SOURCE DATA >>
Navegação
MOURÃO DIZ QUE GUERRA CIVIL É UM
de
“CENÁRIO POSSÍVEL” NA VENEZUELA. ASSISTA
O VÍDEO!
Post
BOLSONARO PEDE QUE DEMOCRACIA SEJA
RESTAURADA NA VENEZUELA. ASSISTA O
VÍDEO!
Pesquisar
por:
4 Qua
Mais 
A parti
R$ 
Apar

---

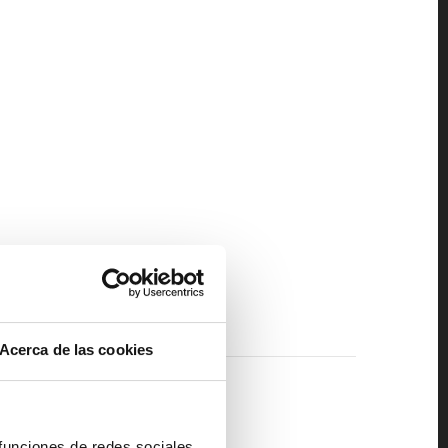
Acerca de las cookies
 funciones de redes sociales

PROBLEM DESCRIPTION >> Copy out every line from the data above in which the word "ASSISTA" occurs.

TASK RESULT >>
“CENÁRIO POSSÍVEL” NA VENEZUELA. ASSISTA
RESTAURADA NA VENEZUELA. ASSISTA O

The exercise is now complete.